In the previous article, we explained the OpenMP cancellation model.

This article has three parts. First, we summarize the model. Afterwards, we explain the OpenMP constructs for the cancellation. And in the end, we demonstrate the usage of the constructs with an example.

Thread cancellation model

Let us assume that we have a parallel loop. We would like to cancel this loop early. How can we do it?

For a sequential loop, we would use something similar to the break statement. But the parallel case is more complicated. However, OpenMP provides the cancellation model. We can use this model for canceling parallel loops.

OpenMP has a cancel construct which we can put in a parallel loop. This construct imitates the “parallel break statement”.

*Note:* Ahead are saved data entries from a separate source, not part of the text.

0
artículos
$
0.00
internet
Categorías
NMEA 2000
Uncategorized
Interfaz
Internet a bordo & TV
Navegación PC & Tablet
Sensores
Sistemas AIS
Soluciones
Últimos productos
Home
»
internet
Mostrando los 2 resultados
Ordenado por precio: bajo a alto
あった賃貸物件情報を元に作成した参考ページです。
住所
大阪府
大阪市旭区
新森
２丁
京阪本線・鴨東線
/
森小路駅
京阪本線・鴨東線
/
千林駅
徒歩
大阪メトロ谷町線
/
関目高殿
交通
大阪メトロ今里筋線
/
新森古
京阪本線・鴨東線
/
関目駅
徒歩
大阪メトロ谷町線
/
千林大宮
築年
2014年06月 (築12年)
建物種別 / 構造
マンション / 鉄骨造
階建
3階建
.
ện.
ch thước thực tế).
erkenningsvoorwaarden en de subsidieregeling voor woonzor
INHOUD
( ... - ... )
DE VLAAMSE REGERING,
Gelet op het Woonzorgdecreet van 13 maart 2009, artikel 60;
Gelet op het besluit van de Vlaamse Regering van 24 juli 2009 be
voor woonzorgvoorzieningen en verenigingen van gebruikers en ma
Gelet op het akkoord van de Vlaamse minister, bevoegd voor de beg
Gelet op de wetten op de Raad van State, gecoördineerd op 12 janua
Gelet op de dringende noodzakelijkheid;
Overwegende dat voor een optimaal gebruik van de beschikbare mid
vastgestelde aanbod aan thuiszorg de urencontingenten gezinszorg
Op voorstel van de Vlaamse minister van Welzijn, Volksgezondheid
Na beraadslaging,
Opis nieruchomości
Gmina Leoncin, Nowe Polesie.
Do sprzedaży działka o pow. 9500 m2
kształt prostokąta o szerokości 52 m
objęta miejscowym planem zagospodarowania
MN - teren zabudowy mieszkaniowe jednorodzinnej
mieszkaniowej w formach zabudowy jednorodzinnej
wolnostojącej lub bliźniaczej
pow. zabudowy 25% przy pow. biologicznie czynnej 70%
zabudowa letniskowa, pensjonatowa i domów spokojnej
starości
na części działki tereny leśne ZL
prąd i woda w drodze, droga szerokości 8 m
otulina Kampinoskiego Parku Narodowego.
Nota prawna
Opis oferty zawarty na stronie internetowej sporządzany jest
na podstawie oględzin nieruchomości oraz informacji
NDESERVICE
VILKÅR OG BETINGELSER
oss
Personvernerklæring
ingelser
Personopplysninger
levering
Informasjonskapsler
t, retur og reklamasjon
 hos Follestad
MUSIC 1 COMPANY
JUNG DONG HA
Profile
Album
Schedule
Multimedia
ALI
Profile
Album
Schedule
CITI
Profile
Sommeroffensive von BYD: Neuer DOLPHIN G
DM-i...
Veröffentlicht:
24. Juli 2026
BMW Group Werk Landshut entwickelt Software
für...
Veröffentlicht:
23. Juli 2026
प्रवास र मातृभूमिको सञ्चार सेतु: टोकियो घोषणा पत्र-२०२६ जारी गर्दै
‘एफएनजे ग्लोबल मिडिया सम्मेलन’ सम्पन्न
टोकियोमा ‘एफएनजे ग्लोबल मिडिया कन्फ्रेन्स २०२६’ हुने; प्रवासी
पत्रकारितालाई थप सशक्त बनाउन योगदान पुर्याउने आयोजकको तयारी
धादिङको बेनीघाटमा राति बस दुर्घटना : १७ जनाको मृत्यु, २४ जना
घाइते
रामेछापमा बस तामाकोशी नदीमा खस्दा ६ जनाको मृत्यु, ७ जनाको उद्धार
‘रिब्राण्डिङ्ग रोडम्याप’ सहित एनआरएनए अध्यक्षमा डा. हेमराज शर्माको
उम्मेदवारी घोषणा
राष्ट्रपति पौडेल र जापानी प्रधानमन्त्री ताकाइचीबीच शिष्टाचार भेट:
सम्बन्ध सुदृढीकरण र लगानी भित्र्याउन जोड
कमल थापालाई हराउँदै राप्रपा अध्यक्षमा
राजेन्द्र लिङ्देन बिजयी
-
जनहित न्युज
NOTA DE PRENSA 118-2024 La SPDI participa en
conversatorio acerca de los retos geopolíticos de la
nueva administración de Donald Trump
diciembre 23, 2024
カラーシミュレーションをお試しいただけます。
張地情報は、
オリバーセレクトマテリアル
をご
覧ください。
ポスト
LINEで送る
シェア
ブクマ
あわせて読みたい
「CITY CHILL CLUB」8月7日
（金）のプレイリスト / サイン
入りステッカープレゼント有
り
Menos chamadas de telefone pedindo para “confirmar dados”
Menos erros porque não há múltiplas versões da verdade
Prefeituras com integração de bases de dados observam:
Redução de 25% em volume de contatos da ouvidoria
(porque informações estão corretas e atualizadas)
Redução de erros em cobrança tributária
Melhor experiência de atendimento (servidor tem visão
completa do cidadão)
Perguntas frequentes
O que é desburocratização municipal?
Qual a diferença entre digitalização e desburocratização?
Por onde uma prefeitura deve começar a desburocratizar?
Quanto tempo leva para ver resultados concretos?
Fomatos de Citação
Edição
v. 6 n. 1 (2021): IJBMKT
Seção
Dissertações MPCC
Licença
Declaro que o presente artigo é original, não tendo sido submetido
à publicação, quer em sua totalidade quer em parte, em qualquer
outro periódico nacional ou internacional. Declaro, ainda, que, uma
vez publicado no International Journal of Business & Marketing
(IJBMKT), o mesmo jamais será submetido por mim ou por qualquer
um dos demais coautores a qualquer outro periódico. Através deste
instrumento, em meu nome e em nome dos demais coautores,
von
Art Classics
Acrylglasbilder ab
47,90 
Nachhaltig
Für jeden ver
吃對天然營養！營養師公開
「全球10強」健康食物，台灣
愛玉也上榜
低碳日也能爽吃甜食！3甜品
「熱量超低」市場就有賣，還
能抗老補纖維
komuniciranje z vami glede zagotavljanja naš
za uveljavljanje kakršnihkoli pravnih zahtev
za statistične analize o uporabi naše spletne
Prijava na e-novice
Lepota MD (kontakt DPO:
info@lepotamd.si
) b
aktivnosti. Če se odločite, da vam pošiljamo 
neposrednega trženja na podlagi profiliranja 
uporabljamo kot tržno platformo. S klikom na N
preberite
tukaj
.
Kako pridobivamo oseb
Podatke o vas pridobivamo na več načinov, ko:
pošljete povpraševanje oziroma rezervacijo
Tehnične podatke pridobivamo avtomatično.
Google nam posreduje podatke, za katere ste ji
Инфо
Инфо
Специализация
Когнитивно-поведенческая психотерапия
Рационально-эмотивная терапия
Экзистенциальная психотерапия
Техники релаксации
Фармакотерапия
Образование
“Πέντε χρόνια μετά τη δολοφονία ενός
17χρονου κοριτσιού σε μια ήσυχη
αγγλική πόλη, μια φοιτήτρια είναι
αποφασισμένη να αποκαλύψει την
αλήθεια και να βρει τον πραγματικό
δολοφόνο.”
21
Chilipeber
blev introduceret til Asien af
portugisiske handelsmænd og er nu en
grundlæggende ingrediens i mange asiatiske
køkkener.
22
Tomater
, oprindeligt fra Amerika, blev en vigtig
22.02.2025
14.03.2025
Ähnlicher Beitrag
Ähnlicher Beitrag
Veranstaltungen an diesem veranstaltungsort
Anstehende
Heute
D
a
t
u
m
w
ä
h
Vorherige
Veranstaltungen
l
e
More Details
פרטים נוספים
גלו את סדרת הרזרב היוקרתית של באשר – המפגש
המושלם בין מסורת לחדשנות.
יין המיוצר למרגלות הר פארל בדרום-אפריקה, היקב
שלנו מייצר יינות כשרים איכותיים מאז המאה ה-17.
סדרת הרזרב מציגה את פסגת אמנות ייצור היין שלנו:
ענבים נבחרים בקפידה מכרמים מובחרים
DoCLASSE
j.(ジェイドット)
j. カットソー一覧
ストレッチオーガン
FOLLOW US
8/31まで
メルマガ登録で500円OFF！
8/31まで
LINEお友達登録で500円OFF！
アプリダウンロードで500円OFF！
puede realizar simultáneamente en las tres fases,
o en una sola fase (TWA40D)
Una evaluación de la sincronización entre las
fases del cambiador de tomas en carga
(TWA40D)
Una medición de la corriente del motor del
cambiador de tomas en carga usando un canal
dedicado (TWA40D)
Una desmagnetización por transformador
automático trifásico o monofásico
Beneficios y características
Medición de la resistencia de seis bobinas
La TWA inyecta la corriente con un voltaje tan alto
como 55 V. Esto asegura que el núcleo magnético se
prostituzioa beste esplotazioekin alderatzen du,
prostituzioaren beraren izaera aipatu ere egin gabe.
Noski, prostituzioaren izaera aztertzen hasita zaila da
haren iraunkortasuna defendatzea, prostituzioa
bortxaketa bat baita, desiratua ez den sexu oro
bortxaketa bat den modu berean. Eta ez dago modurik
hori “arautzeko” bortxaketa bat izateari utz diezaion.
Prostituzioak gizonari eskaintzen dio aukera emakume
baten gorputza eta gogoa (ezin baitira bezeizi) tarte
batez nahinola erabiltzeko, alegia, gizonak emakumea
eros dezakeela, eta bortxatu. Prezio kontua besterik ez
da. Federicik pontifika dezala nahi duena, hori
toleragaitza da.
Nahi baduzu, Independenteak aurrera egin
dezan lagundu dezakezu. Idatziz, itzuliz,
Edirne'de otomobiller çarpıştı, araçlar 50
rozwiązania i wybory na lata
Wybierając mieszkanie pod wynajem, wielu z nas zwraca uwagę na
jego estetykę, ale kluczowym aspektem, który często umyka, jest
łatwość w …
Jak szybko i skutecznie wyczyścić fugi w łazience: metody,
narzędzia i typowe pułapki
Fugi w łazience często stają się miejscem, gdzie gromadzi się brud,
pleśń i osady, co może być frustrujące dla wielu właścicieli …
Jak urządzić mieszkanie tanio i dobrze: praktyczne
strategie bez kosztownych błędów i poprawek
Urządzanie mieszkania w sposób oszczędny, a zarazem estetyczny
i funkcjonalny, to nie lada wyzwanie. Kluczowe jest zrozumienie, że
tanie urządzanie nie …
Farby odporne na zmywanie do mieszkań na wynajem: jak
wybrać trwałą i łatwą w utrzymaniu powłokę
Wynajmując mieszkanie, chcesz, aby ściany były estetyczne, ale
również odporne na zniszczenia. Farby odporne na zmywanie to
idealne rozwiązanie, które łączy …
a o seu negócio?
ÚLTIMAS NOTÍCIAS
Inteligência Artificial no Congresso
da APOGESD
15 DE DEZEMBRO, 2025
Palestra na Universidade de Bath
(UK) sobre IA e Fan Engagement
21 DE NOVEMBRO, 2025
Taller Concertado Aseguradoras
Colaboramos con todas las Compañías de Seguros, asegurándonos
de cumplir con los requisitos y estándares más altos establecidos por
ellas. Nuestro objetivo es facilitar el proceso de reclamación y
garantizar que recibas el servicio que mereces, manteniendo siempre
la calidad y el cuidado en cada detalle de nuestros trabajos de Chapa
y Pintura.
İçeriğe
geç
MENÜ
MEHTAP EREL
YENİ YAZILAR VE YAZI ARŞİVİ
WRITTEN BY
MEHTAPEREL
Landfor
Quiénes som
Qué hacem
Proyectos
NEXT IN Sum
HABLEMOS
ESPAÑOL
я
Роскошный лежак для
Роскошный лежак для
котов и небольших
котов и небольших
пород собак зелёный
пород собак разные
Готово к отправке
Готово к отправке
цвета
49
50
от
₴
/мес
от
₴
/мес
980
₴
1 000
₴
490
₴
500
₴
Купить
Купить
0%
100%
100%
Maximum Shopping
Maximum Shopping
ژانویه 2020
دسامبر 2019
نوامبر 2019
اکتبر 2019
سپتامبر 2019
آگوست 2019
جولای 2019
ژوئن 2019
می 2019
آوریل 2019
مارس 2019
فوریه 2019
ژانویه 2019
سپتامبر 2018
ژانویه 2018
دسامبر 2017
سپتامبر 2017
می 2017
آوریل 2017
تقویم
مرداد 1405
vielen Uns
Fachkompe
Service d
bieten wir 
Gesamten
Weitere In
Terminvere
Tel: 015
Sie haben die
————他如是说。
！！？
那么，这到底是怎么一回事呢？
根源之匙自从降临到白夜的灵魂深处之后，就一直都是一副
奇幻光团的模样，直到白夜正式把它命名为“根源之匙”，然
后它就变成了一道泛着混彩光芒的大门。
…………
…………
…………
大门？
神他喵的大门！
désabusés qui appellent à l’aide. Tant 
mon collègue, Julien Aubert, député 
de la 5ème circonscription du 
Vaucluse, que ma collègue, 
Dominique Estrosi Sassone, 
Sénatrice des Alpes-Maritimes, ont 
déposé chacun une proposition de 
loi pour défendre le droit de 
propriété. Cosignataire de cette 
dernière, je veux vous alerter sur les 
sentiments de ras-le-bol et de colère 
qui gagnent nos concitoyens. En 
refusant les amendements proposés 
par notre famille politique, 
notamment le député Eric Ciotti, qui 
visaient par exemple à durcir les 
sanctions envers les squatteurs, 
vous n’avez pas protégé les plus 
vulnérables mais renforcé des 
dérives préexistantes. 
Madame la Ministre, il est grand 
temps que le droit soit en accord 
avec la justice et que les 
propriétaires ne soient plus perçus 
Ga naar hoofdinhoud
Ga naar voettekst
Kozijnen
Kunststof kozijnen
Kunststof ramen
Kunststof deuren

When a thread reaches the cancel construct, the thread activates the cancellation and exits the loop.

The other threads check if the cancellation is activated at the cancellation points. If the cancellation is activated then the other threads also exit the loop. Otherwise, they continue.

Let us illustrate this model with an example.

Example

The following figure presents the outline of the example.

There are three threads: the blue, the green and the brown thread. They parallelize the loop. They may encounter CP, which stands for a cancellation point, or BR, which stands for the “parallel break statement” (the cancel construct).

The cancellation is not activated at the beginning of the loop. We illustrate this fact on the right side, with the answer to the question: “Should thread break?”.

The green thread first encounters a cancellation point. Since the cancellation is not activated, the thread continues executing the loop.

Then, the blue thread reaches the “parallel break statement”. The thread activates the cancellation and exits the loop.

Afterwards, the brown thread reaches a cancellation point. Since the cancellation is activated, the thread exits the loop.

Finally, the green thread reaches its second cancellation point. The thread exits the loop, because the cancellation is activated.

If you are interested in a more detailed description of the cancellation model, look at this article.

Cancel and cancellation points

Now, we are familiar with the OpenMP cancellation model. The next step is to use this model in our programs.

In order to use it, we have to do the following steps:

• We have to enable the cancellation features of OpenMP.
• We have to activate the cancellation.
• And we have to set up the cancellation points.

We describe each of these steps in the next sections.

Enabling the cancellation

The cancellation of the parallel loops is an expensive operation. OpenMP performs it only if the environmental variable

OMP_CANCELLATION

is set to true. We can check the value of the OMP_CANCELLATION with the

omp_get_cancellation() 

function.

The first time I wanted to use the cancellation features of OpenMP, I forgot to set the OMP_CANCELLATION. The program was still correct but the performance was below expectation. You should learn from my mistake and do not forget to set the environmental variable.

Activate the cancellation

The cancel construct activates the cancellation. In the next example

#pragma omp parallel for
for (...)
{
    ...

    if (condition)
    {
        ...
        #pragma omp cancel for 
    }
}

the cancel construct activates the cancellation of the for loop.

Again, OpenMP ignores the cancel constructs if the OMP_CANCELLATION is not set to true.

Setting up the cancellation points

OpenMP sets the cancellation points at the following locations

• cancel constructs
• implicit and explicit barriers
• and cancellation points.

Since OpenMP sets a cancellation point at the cancel constructs, a thread which activates the cancellation also immediately breaks out of the loop.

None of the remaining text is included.